Well, I have recently been blessed with the opportunity to work with some of the Hilton Hotels in my area and they have decided to refer people to me for wedding cakes!! This is good. My marketing manager (aka husband) set this up for me with a sample cake and a sampling of photos. The marketing manager now wants me to come and do a presentation for his sales staff and another for a group of chefs from the Culinary Association. They want samples with this of course. I am very confident with one on one meetings- not so confident in front of groups. What do I need to include in my presentation and how should the presentations differ between the sales people and the chefs? Any other helpful hints/pointers/suggestions/reminders etc.?


----------



## momoreg (Mar 4, 2000)

I don't know how many cakes they expect, but I might do a classically styled cake or torte, a mini wedding cake, and maybe something with the Hilton logo, just to show them how versatile your work can be. Do different flavors, shapes, and sizes.

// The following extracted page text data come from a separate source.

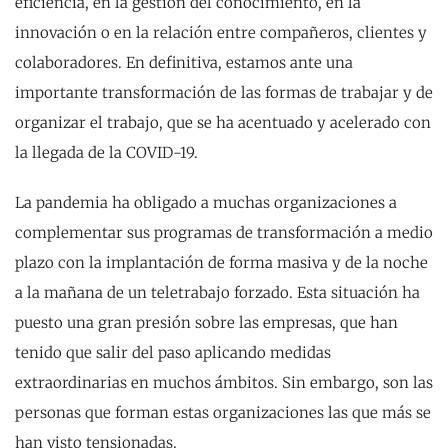
eficiencia, en la gestión del conocimiento, en la
innovación o en la relación entre compañeros, clientes y
colaboradores. En definitiva, estamos ante una
importante transformación de las formas de trabajar y de
organizar el trabajo, que se ha acentuado y acelerado con
la llegada de la COVID-19.
La pandemia ha obligado a muchas organizaciones a
complementar sus programas de transformación a medio
plazo con la implantación de forma masiva y de la noche
a la mañana de un teletrabajo forzado. Esta situación ha
puesto una gran presión sobre las empresas, que han
tenido que salir del paso aplicando medidas
extraordinarias en muchos ámbitos. Sin embargo, son las
personas que forman estas organizaciones las que más se
han visto tensionadas.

Knock 'em dead.:chef: :smiles:


----------



## shroomgirl (Aug 11, 2000)

I'd talk about how to cut them....provide diagrams.
Display
How to care for them....refrigeration? How much time can each type set out in different temps.
If your dropping what pieces you want back.
If you are doing more than wedding cakes...make sure they know what you do....slide shows are great.

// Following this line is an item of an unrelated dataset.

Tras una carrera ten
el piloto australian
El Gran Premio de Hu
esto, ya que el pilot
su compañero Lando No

ACF had a pastry chef make pulled sugar, he did a demo for the group....about 30 minutes with talk/questions. Ribbon, swan, tulip, etc...so if you can demo some technical decorating garnish the chefs would probably appreciate it. Ask the program chair what they have done in the past and what they are looking for now.


----------



## lotuscakestudio (Jun 28, 2001)

I just wanted to say congratulations and I bet you will get a ton of business from this. 

momo and shroom gave good advice. If I think of anything else, I'll add it here.


----------



## spoons (Nov 10, 2000)

What's been said,is good advice.
That's great news, Good Luck!!
Let us know how it went.


----------



## w.debord (Mar 6, 2001)

Yes, a big CONGRADULATIONS is in order!!

I'd follow Shroomgirls and Momoregs advice...the only thing I can add is put all your info. on paper so they can file it in their offices and pull it out when needed.

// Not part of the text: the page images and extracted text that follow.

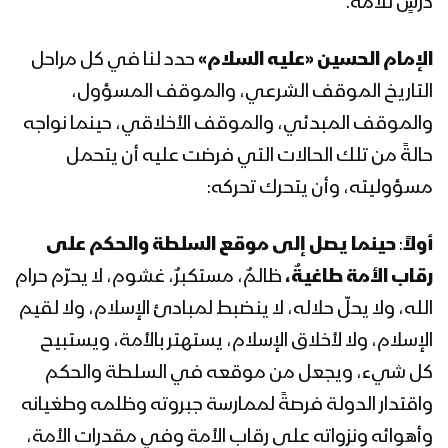
درسٍ للأمة.
الإمام الحسين «عليه السلام»
حدد لنا في كل مراحل
مقابلات مع المجاهدين في جبهات تعز
بمناسبة ذكرى #عاشوراء
التاريخ الموقف الشرعي، والموقف المسؤول،
والموقف المبدئي، والموقف الأخلاقي، حينما نواجه
حالةً من تلك الحالات التي فرضت عليه أن يتحمل
كليب فداء لمثواك | فرقة انصار الله – 1443
مسؤوليته، وأن يتحرك تحركه:
هـ
أولاً
:
حينما يصل إلى موقع السلطة والحكم على
“حسين مني وأنا من حسين” – القول
رقاب الأمة طاغيةٌ،
ظالمٌ، مستكبرٌ، غشوم، لا يحرّم حرام
السديد 1443 هـ – #عاشوراء
الله، ولا يحلّ حلاله، لا ينضبط لمبادئ الإسلام، ولا لقيم
الإسلام، ولا لأخلاق الإسلام، يستهتر بالأمة، ويستبيح
هدف الطغيان وعلاج المخاوف “عاشوراء” –
كل شيء، ويجعل من موقعه في السلطة والحكم
القول السديد 1443هـ
واقتدار الدولة فرصةً لممارسة جبروته وظلمه وطغيانه
وأهوائه ونزواته على رقاب الأمة وفي مقدرات الأمة،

OH, maybe talk about how much notice you need, some chefs think your like a factory and only need a day or two lead time.


----------



## anna w. (Nov 27, 2001)

AAAAAAAGGGGGGGGHHHHHHHHH!!!!!!!!!!!!!!!

Thank you for all the advice but you are not going to believe this. The guy at the Hilton just got fired.  I have to start this angle all over again with someone else. The only good news is that I may have my foot in the door because of the clients. I feel deflated. 

Oh well- here we go again!


----------



## w.debord (Mar 6, 2001)

Hey, don't get bummed out! Your a VERY, very good decorator they'd be REALLY hard pressed to find anyone in the same league as you! I bet you'll impress the next guy too.


----------